La sofferta prima messa di don Mellone, è giusto dirlo, ha lo stesso "valore" di quella di don Piras. E don Mellone, che siamo certi non avrà gradito essere stato coinvolto nell'infelice paragone fatto da Matta, lo sa e non si offende se diciamo che ogni celebrazione del Sacrificio Eucaristico ha il medesimo identico significato agli occhi di Dio, che sia celebrata in rito antico in una chiesa addobbata a festa, o che sia celebrata in rito "moderno" in una dignitosa stanza di casa da un sacerdote provato nel fisico da una brutta malattia ma non nella fede.

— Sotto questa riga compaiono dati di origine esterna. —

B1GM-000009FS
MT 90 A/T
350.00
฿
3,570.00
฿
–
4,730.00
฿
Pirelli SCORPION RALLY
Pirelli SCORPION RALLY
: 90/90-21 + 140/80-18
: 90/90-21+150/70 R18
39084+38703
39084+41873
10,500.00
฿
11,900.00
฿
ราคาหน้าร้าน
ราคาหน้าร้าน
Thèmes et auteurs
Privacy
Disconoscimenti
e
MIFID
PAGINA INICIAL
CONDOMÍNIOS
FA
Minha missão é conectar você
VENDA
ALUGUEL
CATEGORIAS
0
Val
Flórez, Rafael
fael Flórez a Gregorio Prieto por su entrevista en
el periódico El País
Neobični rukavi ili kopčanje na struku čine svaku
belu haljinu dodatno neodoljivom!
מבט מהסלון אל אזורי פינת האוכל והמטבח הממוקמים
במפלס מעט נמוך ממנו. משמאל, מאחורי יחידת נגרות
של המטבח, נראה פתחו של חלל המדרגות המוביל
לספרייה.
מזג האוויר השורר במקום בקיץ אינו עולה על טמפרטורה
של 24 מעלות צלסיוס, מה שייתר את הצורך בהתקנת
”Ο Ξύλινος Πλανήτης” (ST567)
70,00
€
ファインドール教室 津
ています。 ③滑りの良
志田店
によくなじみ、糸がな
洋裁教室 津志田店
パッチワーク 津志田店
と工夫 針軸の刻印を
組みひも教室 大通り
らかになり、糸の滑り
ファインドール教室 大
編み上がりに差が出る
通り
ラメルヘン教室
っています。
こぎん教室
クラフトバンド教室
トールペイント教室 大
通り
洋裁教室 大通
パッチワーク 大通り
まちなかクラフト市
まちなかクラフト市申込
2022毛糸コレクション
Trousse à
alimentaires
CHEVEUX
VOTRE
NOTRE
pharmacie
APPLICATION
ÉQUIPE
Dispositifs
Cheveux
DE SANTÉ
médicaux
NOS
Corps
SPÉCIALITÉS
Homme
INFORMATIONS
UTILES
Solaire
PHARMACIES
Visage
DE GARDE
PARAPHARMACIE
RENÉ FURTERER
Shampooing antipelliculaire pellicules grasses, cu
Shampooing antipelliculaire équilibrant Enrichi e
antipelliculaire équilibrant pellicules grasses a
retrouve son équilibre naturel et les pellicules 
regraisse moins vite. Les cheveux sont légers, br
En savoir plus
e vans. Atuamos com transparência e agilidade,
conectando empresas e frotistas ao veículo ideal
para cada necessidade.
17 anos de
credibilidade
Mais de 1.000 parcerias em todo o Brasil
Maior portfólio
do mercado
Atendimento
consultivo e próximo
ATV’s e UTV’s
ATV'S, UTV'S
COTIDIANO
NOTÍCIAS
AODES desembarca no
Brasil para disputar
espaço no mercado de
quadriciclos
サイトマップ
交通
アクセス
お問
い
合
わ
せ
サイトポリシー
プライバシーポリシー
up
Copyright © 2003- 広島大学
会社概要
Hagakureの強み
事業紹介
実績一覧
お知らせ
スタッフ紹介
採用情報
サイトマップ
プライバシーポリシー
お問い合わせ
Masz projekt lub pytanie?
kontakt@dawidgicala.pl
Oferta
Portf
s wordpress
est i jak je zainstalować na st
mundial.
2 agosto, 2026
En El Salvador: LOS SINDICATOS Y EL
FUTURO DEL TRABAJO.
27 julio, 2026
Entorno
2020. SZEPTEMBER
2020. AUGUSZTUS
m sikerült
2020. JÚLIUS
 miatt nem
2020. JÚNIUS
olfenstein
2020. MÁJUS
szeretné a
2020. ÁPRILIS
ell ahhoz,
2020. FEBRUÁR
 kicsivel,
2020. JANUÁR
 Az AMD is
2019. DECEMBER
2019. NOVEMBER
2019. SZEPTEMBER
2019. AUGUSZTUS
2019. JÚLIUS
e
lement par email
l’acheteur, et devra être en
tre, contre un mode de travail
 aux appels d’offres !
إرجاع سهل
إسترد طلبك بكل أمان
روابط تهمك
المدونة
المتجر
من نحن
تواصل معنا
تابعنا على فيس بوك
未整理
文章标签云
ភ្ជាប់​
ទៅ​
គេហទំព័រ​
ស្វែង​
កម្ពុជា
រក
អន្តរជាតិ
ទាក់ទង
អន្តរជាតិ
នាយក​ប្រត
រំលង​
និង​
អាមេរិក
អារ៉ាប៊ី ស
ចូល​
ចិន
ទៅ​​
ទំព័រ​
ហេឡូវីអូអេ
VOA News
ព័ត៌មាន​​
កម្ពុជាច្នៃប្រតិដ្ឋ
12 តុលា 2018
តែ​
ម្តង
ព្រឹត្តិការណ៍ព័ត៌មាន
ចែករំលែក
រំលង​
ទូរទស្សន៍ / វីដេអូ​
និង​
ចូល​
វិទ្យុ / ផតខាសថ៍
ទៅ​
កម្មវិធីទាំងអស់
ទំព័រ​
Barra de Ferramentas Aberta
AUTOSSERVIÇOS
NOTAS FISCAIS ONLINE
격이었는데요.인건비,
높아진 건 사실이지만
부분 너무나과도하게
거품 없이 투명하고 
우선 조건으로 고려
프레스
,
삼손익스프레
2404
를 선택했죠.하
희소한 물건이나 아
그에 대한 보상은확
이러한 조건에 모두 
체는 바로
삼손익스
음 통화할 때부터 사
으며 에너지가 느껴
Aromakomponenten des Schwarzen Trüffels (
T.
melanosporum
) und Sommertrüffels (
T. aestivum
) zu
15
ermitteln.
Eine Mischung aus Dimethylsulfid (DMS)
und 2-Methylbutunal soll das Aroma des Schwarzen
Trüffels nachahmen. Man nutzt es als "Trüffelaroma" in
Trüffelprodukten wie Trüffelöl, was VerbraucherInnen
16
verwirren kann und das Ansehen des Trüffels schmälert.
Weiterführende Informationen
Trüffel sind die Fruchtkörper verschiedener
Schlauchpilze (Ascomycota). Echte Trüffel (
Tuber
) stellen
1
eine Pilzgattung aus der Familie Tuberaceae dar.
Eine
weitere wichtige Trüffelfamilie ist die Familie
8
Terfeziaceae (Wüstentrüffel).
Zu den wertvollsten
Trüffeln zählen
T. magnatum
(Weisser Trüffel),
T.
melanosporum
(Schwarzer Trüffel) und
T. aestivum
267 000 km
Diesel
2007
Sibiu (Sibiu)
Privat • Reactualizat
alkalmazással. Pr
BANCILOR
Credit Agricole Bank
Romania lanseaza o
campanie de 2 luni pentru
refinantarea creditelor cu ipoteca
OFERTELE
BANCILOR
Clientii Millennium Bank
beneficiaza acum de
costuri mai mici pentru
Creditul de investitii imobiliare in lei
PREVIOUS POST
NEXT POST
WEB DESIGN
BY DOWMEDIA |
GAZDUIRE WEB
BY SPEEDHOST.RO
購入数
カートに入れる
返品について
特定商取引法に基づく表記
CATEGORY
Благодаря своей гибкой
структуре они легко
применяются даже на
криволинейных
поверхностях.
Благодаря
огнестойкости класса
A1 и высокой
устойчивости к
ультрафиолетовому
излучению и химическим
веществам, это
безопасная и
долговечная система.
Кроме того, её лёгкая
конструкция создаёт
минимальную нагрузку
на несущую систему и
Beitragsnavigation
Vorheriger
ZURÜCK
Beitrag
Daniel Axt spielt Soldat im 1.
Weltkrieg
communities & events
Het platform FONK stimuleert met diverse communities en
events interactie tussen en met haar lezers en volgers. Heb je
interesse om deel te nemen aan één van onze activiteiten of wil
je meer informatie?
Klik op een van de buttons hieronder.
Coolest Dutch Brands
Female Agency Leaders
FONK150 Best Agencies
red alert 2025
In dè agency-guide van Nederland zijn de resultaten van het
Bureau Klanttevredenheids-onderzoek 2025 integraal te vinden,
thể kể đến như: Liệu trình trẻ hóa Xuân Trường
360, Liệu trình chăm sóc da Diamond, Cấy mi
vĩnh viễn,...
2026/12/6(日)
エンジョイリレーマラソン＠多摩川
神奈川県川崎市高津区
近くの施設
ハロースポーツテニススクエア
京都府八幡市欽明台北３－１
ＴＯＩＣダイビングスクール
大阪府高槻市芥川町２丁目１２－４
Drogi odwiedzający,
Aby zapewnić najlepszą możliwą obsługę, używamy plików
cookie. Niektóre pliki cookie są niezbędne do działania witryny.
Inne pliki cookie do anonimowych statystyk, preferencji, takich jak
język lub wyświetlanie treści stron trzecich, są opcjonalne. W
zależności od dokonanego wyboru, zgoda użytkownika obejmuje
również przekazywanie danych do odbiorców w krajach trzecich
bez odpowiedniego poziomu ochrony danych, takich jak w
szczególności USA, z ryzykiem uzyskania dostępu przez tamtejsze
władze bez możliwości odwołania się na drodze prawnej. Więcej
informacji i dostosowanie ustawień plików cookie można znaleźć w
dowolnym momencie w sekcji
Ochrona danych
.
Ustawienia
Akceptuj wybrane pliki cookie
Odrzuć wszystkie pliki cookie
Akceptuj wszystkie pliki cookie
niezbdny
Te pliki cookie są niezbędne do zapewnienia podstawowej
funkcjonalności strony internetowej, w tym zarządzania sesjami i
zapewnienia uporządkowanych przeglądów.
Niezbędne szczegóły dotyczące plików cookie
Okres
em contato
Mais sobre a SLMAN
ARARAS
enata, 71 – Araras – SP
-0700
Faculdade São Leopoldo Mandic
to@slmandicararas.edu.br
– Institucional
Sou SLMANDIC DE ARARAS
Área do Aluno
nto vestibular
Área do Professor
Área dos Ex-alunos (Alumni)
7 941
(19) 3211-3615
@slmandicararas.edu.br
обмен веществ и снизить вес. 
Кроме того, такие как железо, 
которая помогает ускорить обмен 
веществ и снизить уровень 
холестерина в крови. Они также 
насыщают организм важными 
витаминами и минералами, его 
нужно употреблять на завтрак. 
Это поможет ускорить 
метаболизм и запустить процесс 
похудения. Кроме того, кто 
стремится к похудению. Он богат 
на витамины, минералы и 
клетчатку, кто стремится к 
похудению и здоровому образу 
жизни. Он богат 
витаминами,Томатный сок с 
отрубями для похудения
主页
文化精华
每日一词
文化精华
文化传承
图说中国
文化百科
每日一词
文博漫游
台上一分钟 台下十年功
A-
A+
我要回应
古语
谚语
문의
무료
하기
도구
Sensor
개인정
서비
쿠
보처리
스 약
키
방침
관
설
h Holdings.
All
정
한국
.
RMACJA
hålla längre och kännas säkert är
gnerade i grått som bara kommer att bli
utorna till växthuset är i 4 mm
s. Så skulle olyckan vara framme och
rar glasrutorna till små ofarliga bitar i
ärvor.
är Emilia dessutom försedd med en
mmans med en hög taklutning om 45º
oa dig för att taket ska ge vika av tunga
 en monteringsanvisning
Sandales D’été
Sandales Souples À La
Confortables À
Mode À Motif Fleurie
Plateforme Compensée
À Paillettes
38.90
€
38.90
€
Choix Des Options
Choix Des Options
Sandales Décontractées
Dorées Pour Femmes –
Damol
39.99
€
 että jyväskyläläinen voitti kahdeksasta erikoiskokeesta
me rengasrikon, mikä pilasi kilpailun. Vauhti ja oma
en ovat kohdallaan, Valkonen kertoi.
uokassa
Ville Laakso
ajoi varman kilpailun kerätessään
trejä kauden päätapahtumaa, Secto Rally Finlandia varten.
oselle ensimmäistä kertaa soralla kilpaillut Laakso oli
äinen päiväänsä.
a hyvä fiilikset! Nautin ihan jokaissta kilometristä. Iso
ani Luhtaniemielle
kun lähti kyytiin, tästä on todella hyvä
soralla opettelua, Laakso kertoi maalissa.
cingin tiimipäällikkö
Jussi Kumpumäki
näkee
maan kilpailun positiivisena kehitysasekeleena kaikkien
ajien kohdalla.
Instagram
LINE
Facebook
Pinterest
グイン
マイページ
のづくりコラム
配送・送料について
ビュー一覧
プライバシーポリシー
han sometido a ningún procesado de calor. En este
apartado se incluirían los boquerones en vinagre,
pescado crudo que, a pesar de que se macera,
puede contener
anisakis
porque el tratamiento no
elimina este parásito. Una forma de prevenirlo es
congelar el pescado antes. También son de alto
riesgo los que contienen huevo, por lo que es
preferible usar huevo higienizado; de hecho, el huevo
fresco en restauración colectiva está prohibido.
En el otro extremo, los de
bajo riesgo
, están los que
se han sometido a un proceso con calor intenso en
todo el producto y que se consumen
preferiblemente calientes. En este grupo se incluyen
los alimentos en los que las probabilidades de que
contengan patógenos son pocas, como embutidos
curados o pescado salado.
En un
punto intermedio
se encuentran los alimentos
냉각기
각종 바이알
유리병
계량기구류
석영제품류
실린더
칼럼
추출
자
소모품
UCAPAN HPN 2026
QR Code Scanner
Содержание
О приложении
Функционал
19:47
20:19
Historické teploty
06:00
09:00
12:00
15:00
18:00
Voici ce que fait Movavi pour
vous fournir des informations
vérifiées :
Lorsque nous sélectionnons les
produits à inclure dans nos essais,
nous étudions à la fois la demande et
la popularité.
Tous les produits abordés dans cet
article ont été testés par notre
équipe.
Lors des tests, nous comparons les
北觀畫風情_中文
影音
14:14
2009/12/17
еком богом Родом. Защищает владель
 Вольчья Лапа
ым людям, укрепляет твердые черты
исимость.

Questo confronto è stato fatto, si capisce, solo ad uso dei detrattori della Messa antica. E ce ne scusiamo con don Piras, che ringraziamo per la sua scelta, e con don Mellone, a cui va tutta la nostra gratitudine per la sua testimonianza di fede nella prova, e i nostri più sinceri auguri.
Roberto
ps: Il giornalista, parlando con ironico dileggio, di paramenti tolti da naftalina ed "abiti regali" dice don Piras ha riportato le lancette indietro di un secolo... ma se non mi sbaglio 2015 meno 1969 fa 46... tanti sono passati dalla riforma liturgica... Sì, qui urge un ripasso.